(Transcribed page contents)
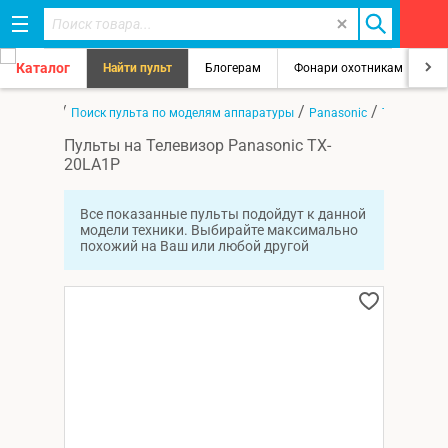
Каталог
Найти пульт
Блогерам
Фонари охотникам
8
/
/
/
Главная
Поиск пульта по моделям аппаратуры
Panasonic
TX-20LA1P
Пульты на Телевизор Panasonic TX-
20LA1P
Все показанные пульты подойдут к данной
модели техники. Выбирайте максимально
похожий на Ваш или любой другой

[Your goal] The pictures stay out of the copy. Set down the entries above precisely.

[Task response]
Каталог
Найти пульт
Блогерам
Фонари охотникам
8
/
/
/
Главная
Поиск пульта по моделям аппаратуры
Panasonic
TX-20LA1P
Пульты на Телевизор Panasonic TX-
20LA1P
Все показанные пульты подойдут к данной
модели техники. Выбирайте максимально
похожий на Ваш или любой другой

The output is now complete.